Abbiamo iniziato a giocare a calcio in cortile e quindi ci siamo iscritti a scuola di calcio già preparati. Il posto più vicino al nostro quartiere è il campo della “Gena” dove ci alleniamo e seguiamo un campionato allo “Sporting” di via Milano.
Noi due tifiamo per due squadre diverse: Lazio e Milan.
I nostri idoli sono Shevcenko e Crespo ma ammiriamo anche altri campioni di altre squadre.
Il gioco del calcio è composto da due squadre di undici giocatori che si affrontano in campo. Ogni squadra deve cercare di mettere il pallone dentro la porta avversaria col piede o con la testa. Solo il portiere può prenderla con le mani. La partita è seguita da un arbitro che guarda che non ci siano scorrettezze in campo e decreta la fine dei tempi. Due guardalinee controllano le fasce laterali.

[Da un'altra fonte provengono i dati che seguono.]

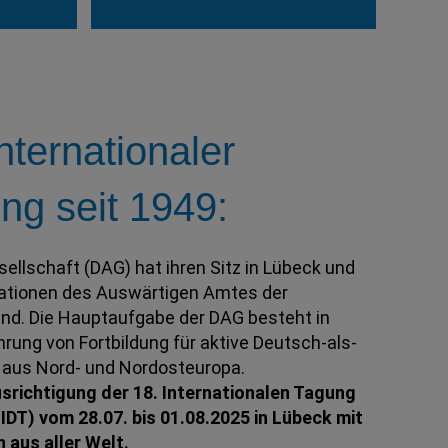
nternationaler
ng seit 1949:
llschaft (DAG) hat ihren Sitz in Lübeck und
isationen des Auswärtigen Amtes der
nd. Die Hauptaufgabe der DAG besteht in
rung von Fortbildung für aktive Deutsch-als-
 aus Nord- und Nordosteuropa.
srichtigung der 18. Internationalen Tagung
IDT) vom 28.07. bis 01.08.2025 in Lübeck mit
n aus aller Welt.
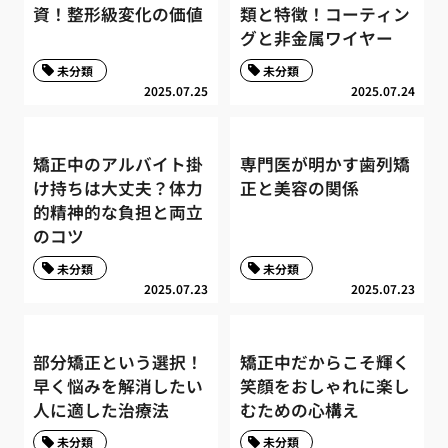
資！整形級変化の価値
類と特徴！コーティン
グと非金属ワイヤー
未分類
未分類
2025.07.25
2025.07.24
矯正中のアルバイト掛
専門医が明かす歯列矯
け持ちは大丈夫？体力
正と美容の関係
的精神的な負担と両立
のコツ
未分類
未分類
2025.07.23
2025.07.23
部分矯正という選択！
矯正中だからこそ輝く
早く悩みを解消したい
笑顔をおしゃれに楽し
人に適した治療法
むための心構え
未分類
未分類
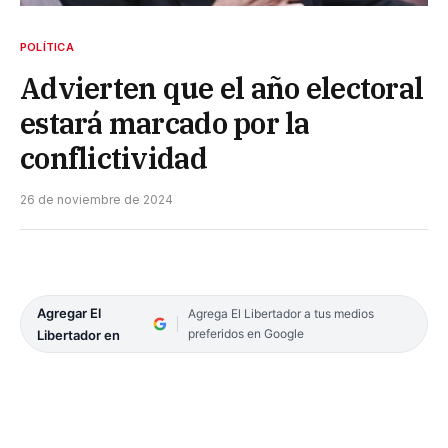
POLÍTICA
Advierten que el año electoral
estará marcado por la
conflictividad
26 de noviembre de 2024
Agregar El
Agrega El Libertador a tus medios
preferidos en Google
Libertador en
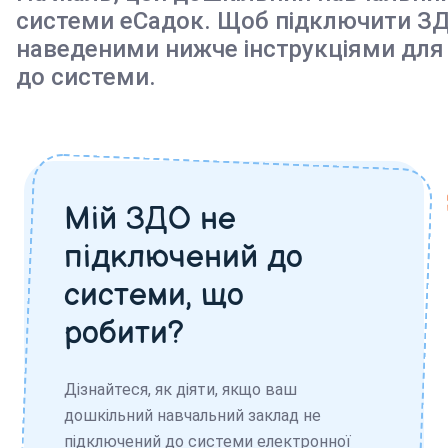
системи еСадок. Щоб підключити ЗД
наведеними нижче інструкціями для
до системи.
Мій ЗДО не
підключений до
системи, що
робити?
Дізнайтеся, як діяти, якщо ваш
дошкільний навчальний заклад не
підключений до системи електронної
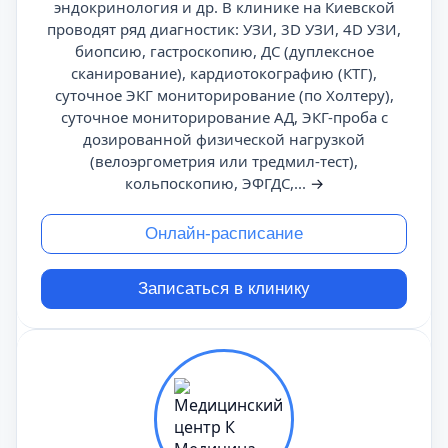
эндокринология и др. В клинике на Киевской
проводят ряд диагностик: УЗИ, 3D УЗИ, 4D УЗИ,
биопсию, гастроскопию, ДС (дуплексное
сканирование), кардиотокографию (КТГ),
суточное ЭКГ мониторирование (по Холтеру),
суточное мониторирование АД, ЭКГ-проба с
дозированной физической нагрузкой
(велоэргометрия или тредмил-тест),
кольпоскопию, ЭФГДС,...
→
Онлайн-расписание
Записаться в клинику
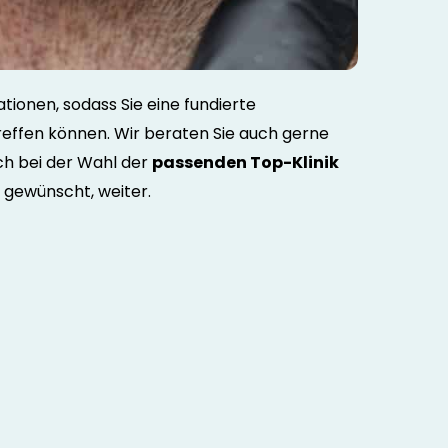
tionen, sodass Sie eine fundierte
reffen können. Wir beraten Sie auch gerne
ch bei der Wahl der
passenden Top-Klinik
n gewünscht, weiter.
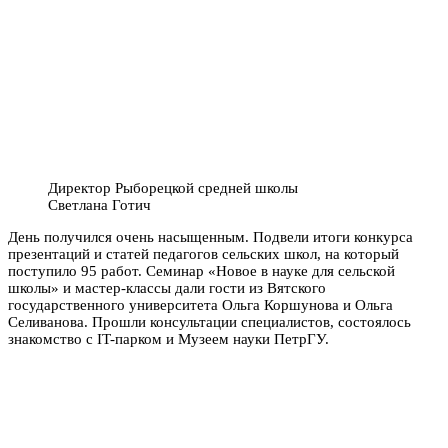
Директор Рыборецкой средней школы
Светлана Готич
День получился очень насыщенным. Подвели итоги конкурса
презентаций и статей педагогов сельских школ, на который
поступило 95 работ. Семинар «Новое в науке для сельской
школы» и мастер-классы дали гости из Вятского
государственного университета Ольга Коршунова и Ольга
Селиванова. Прошли консультации специалистов, состоялось
знакомство с IT-парком и Музеем науки ПетрГУ.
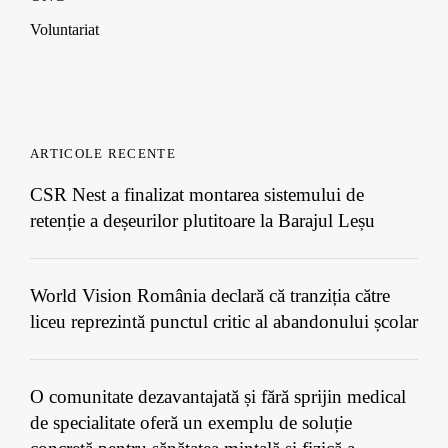
Voluntariat
ARTICOLE RECENTE
CSR Nest a finalizat montarea sistemului de
retenție a deșeurilor plutitoare la Barajul Leșu
World Vision România declară că tranziția către
liceu reprezintă punctul critic al abandonului școlar
O comunitate dezavantajată și fără sprijin medical
de specialitate oferă un exemplu de soluție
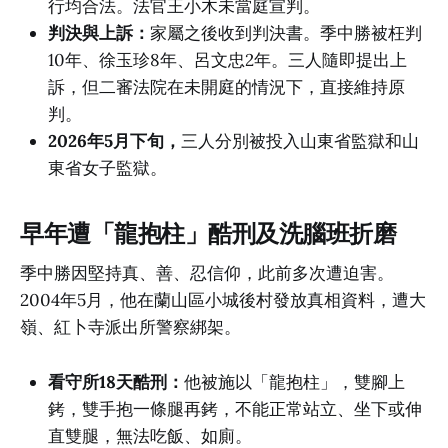
行均合法。法官王小木未當庭宣判。
判決與上訴：
家屬之後收到判決書。季中勝被枉判
10年、徐玉珍8年、呂文忠2年。三人隨即提出上
訴，但二審法院在未開庭的情況下，直接維持原
判。
2026年5月下旬，
三人分別被投入山東省監獄和山
東省女子監獄。
早年遭「龍抱柱」酷刑及洗腦班折磨
季中勝因堅持真、善、忍信仰，此前多次遭迫害。
2004年5月，他在蘭山區小城後村發放真相資料，遭大
嶺、紅卜寺派出所警察綁架。
看守所18天酷刑：
他被施以「龍抱柱」，雙腳上
銬，雙手抱一條腿再銬，不能正常站立、坐下或伸
直雙腿，無法吃飯、如廁。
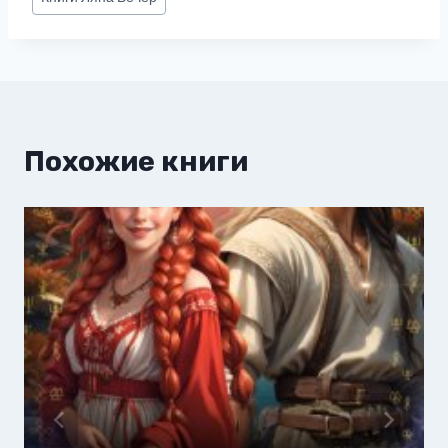
записи:
Похожие книги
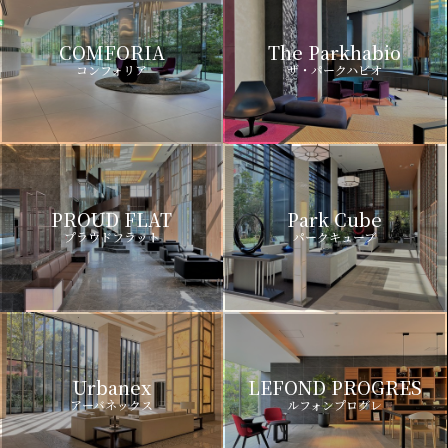
COMFORIA
The Parkhabio
コンフォリア
ザ・パークハビオ
PROUD FLAT
Park Cube
プラウドフラット
パークキューブ
Urbanex
LEFOND PROGRES
アーバネックス
ルフォンプログレ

La partita è divisa in due tempi da quarantacinque minuti ciascuno. Alla fine del primo tempo l’arbitro fa due fischi mentre alla fine del secondo ne fa tre. In un campionato ci sono diverse serie :”A-B-C1-C2”.
La migliore è la A dove giocano i più grandi campioni .
Nel campionato di serie A ci sono diciotto squadre che cercano di diventare prime attraverso le vittorie. Un campionato comprende trentadue partite e la prima squadra classificata viene premiata con lo scudetto.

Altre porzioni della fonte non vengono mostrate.